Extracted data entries
:::

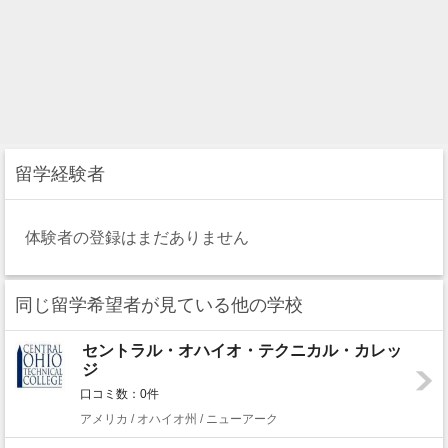
留学経験者
体験者の登録はまだありません
同じ留学希望者が見ている他の学校
セントラル・オハイオ・テクニカル・カレッ
ジ
口コミ数：0件
アメリカ / オハイオ州 / ニューアーク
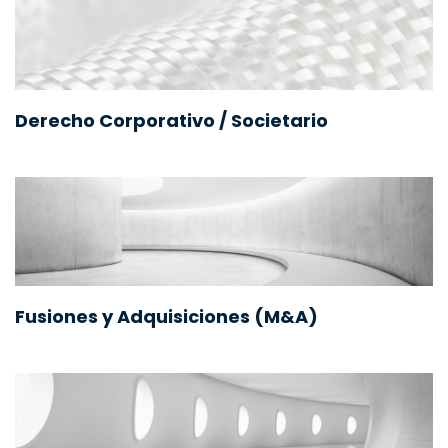
Derecho Corporativo / Societario
Fusiones y Adquisiciones (M&A)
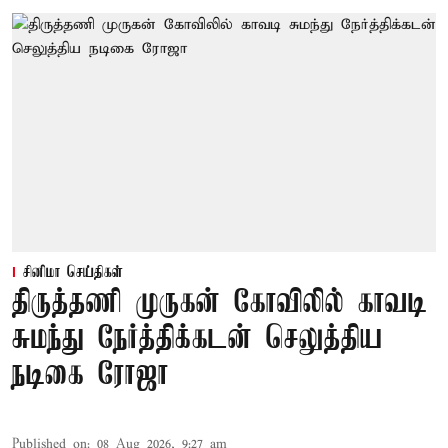
சினிமா செய்திகள்
திருத்தணி முருகன் கோவிலில் காவடி
சுமந்து நேர்த்திக்கடன் செலுத்திய
நடிகை ரோஜா
Published on
:
08 Aug 2026, 9:27 am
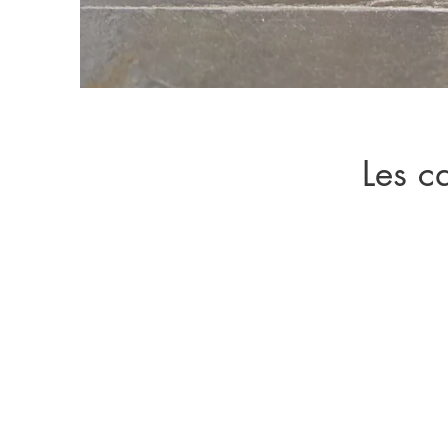
Les c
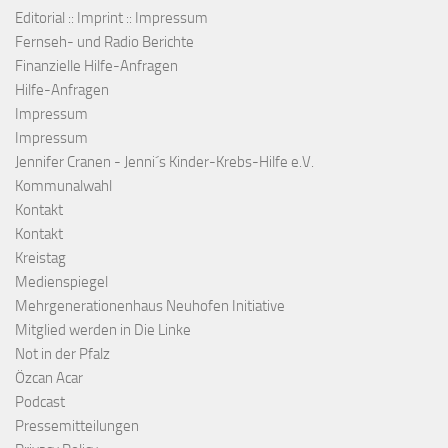
Editorial :: Imprint :: Impressum
Fernseh- und Radio Berichte
Finanzielle Hilfe-Anfragen
Hilfe-Anfragen
Impressum
Impressum
Jennifer Cranen - Jenni´s Kinder-Krebs-Hilfe e.V.
Kommunalwahl
Kontakt
Kontakt
Kreistag
Medienspiegel
Mehrgenerationenhaus Neuhofen Initiative
Mitglied werden in Die Linke
Not in der Pfalz
Özcan Acar
Podcast
Pressemitteilungen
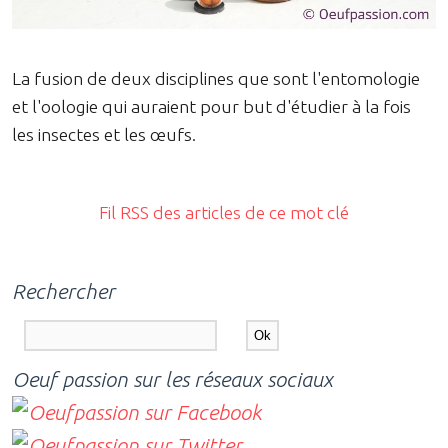
La fusion de deux disciplines que sont l'entomologie
et l'oologie qui auraient pour but d'étudier à la fois
les insectes et les œufs.
Fil RSS des articles de ce mot clé
Rechercher
Oeuf passion sur les réseaux sociaux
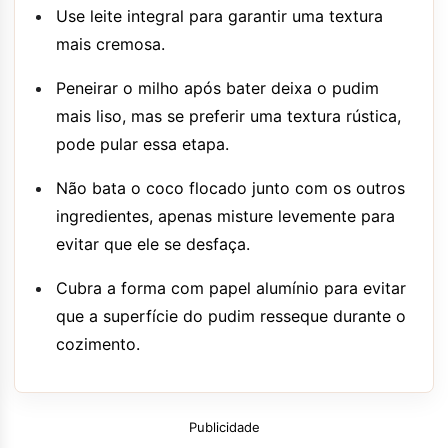
Use leite integral para garantir uma textura
mais cremosa.
Peneirar o milho após bater deixa o pudim
mais liso, mas se preferir uma textura rústica,
pode pular essa etapa.
Não bata o coco flocado junto com os outros
ingredientes, apenas misture levemente para
evitar que ele se desfaça.
Cubra a forma com papel alumínio para evitar
que a superfície do pudim resseque durante o
cozimento.
Publicidade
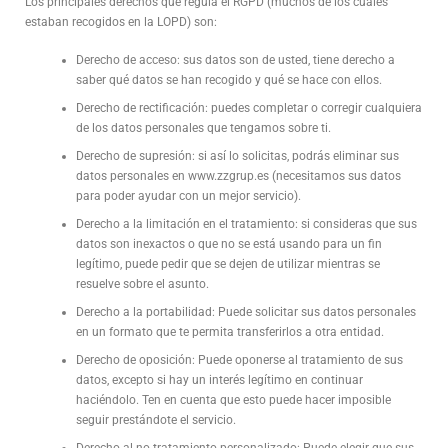
Los principales derechos que regula el RGPD (muchos de los cuales
estaban recogidos en la LOPD) son:
Derecho de acceso: sus datos son de usted, tiene derecho a
saber qué datos se han recogido y qué se hace con ellos.
Derecho de rectificación: puedes completar o corregir cualquiera
de los datos personales que tengamos sobre ti.
Derecho de supresión: si así lo solicitas, podrás eliminar sus
datos personales en www.zzgrup.es (necesitamos sus datos
para poder ayudar con un mejor servicio).
Derecho a la limitación en el tratamiento: si consideras que sus
datos son inexactos o que no se está usando para un fin
legítimo, puede pedir que se dejen de utilizar mientras se
resuelve sobre el asunto.
Derecho a la portabilidad: Puede solicitar sus datos personales
en un formato que te permita transferirlos a otra entidad.
Derecho de oposición: Puede oponerse al tratamiento de sus
datos, excepto si hay un interés legítimo en continuar
haciéndolo. Ten en cuenta que esto puede hacer imposible
seguir prestándote el servicio.
Derecho al no tratamiento personalizado: Puede elegir que sus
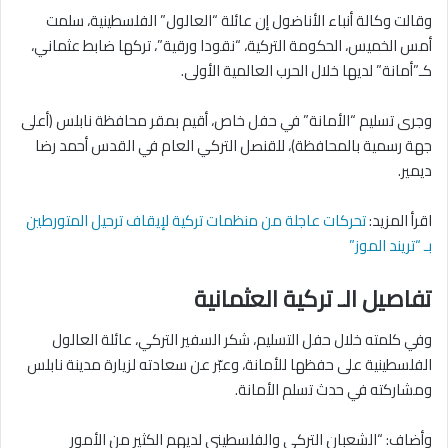
وقالت وكالة أنباء الأناضول إن عائلة “العالول” الفلسطينية، سلمت
أمس الخميس، الحكومة التركية، “نقودا ورقية”، تركها ضابط عثماني،
كـ”أمانة” لديها خلال الحرب العالمية الأولى.
وجرى تسليم “الأمانة” في حفل خاص، أقيم بمقر محافظة نابلس (أعلى
جهة رسمية بالمحافظة)، للقنصل التركي العام في القدس أحمد رضا
ديمير.
اقرأ المزيد:
تحركات عاجلة من منظمات تركية لإيقاف ترحيل المتورطين
بـ “تريند الموز”
تفاصيل الـ تركية العثمانية
وفي كلمته خلال حفل التسليم، شكر السفير التركي، عائلة العالول
الفلسطينية على حفظها للأمانة، وعبّر عن سعادته لزيارة مدينة نابلس
ومشاركته في حدث تسلم الأمانة.
وأضاف: “الشعبان التركي والفلسطيني لديهم الكثير من الأمور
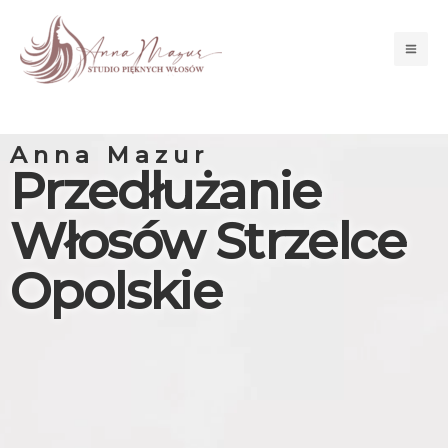
Przejdź
Mai
do
Men
treści
Anna Mazur
Przedłużanie
Włosów Strzelce
Opolskie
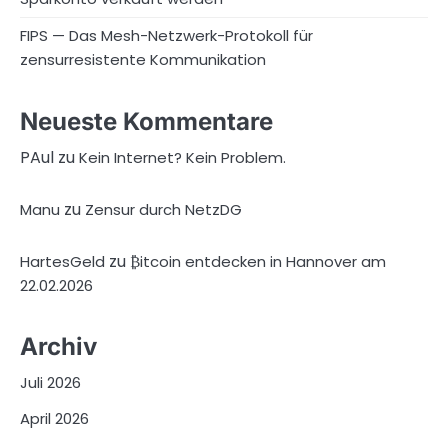
FIPS — Das Mesh-Netzwerk-Protokoll für
zensurresistente Kommunikation
Neueste Kommentare
PAul
zu
Kein Internet? Kein Problem.
zu
Manu
Zensur durch NetzDG
zu
HartesGeld
₿itcoin entdecken in Hannover am
22.02.2026
Archiv
Juli 2026
April 2026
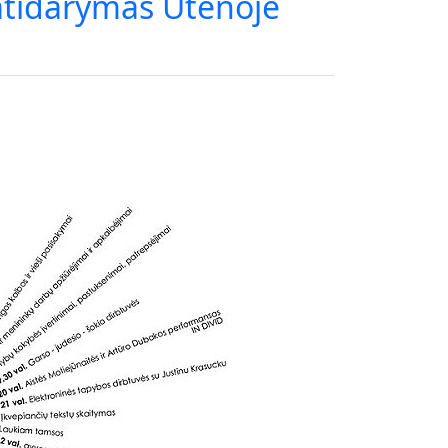
atidarymas Utenoje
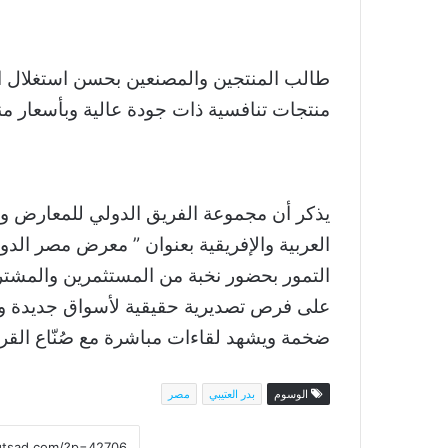
طالب المنتجين والمصنعين بحسن استغلال الط
منتجات تنافسية ذات جودة عالية وبأسعار م
يذكر أن مجموعة الفريق الدولي للمعارض و
العربية والإفريقية بعنوان ” معرض مصر الدول
التمور بحضور نخبة من المستثمرين والمشترين
على فرص تصديرية حقيقية لأسواق جديدة وب
ضخمة ويشهد لقاءات مباشرة مع صُنّاع الق
الوسوم
بدر العتيبي
مصر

:::

■ Activity
All records, pictures excluded: copy them exactly.

■ Task solution
留学経験者
体験者の登録はまだありません
同じ留学希望者が見ている他の学校
セントラル・オハイオ・テクニカル・カレッ
ジ
口コミ数：0件
アメリカ / オハイオ州 / ニューアーク
Derecho Corporativo / Societario
Fusiones y Adquisiciones (M&A)
சினிமா செய்திகள்
திருத்தணி முருகன் கோவிலில் காவடி
சுமந்து நேர்த்திக்கடன் செலுத்திய
நடிகை ரோஜா
Published on
:
08 Aug 2026, 9:27 am
Les c
Editorial :: Imprint :: Impressum
Fernseh- und Radio Berichte
Finanzielle Hilfe-Anfragen
Hilfe-Anfragen
Impressum
Impressum
Jennifer Cranen - Jenni´s Kinder-Krebs-Hilfe e.V.
Kommunalwahl
Kontakt
Kontakt
Kreistag
Medienspiegel
Mehrgenerationenhaus Neuhofen Initiative
Mitglied werden in Die Linke
Not in der Pfalz
Özcan Acar
Podcast
Pressemitteilungen
La fusion de deux disciplines que sont l'entomologie
et l'oologie qui auraient pour but d'étudier à la fois
les insectes et les œufs.
Fil RSS des articles de ce mot clé
Rechercher
Oeuf passion sur les réseaux sociaux
Use leite integral para garantir uma textura
mais cremosa.
Peneirar o milho após bater deixa o pudim
mais liso, mas se preferir uma textura rústica,
pode pular essa etapa.
Não bata o coco flocado junto com os outros
ingredientes, apenas misture levemente para
evitar que ele se desfaça.
Cubra a forma com papel alumínio para evitar
que a superfície do pudim resseque durante o
cozimento.
Publicidade
Los principales derechos que regula el RGPD (muchos de los cuales
estaban recogidos en la LOPD) son:
Derecho de acceso: sus datos son de usted, tiene derecho a
saber qué datos se han recogido y qué se hace con ellos.
Derecho de rectificación: puedes completar o corregir cualquiera
de los datos personales que tengamos sobre ti.
Derecho de supresión: si así lo solicitas, podrás eliminar sus
datos personales en www.zzgrup.es (necesitamos sus datos
para poder ayudar con un mejor servicio).
Derecho a la limitación en el tratamiento: si consideras que sus
datos son inexactos o que no se está usando para un fin
legítimo, puede pedir que se dejen de utilizar mientras se
resuelve sobre el asunto.
Derecho a la portabilidad: Puede solicitar sus datos personales
en un formato que te permita transferirlos a otra entidad.
Derecho de oposición: Puede oponerse al tratamiento de sus
datos, excepto si hay un interés legítimo en continuar
haciéndolo. Ten en cuenta que esto puede hacer imposible
seguir prestándote el servicio.
Derecho al no tratamiento personalizado: Puede elegir que sus
وقالت وكالة أنباء الأناضول إن عائلة “العالول” الفلسطينية، سلمت
أمس الخميس، الحكومة التركية، “نقودا ورقية”، تركها ضابط عثماني،
كـ”أمانة” لديها خلال الحرب العالمية الأولى.
وجرى تسليم “الأمانة” في حفل خاص، أقيم بمقر محافظة نابلس (أعلى
جهة رسمية بالمحافظة)، للقنصل التركي العام في القدس أحمد رضا
ديمير.
اقرأ المزيد:
تحركات عاجلة من منظمات تركية لإيقاف ترحيل المتورطين
بـ “تريند الموز”
تفاصيل الـ تركية العثمانية
وفي كلمته خلال حفل التسليم، شكر السفير التركي، عائلة العالول
الفلسطينية على حفظها للأمانة، وعبّر عن سعادته لزيارة مدينة نابلس
ومشاركته في حدث تسلم الأمانة.
وأضاف: “الشعبان التركي والفلسطيني لديهم الكثير من الأمور
Przejdź
Mai
do
Men
treści
Anna Mazur
Przedłużanie
Włosów Strzelce
Opolskie
FIPS — Das Mesh-Netzwerk-Protokoll für
zensurresistente Kommunikation
Neueste Kommentare
PAul
zu
Kein Internet? Kein Problem.
zu
Manu
Zensur durch NetzDG
zu
HartesGeld
₿itcoin entdecken in Hannover am
22.02.2026
Archiv
Juli 2026
April 2026
atidarymas Utenoje
طالب المنتجين والمصنعين بحسن استغلال الط
منتجات تنافسية ذات جودة عالية وبأسعار م
يذكر أن مجموعة الفريق الدولي للمعارض و
العربية والإفريقية بعنوان ” معرض مصر الدول
التمور بحضور نخبة من المستثمرين والمشترين
على فرص تصديرية حقيقية لأسواق جديدة وب
ضخمة ويشهد لقاءات مباشرة مع صُنّاع الق
الوسوم
بدر العتيبي
مصر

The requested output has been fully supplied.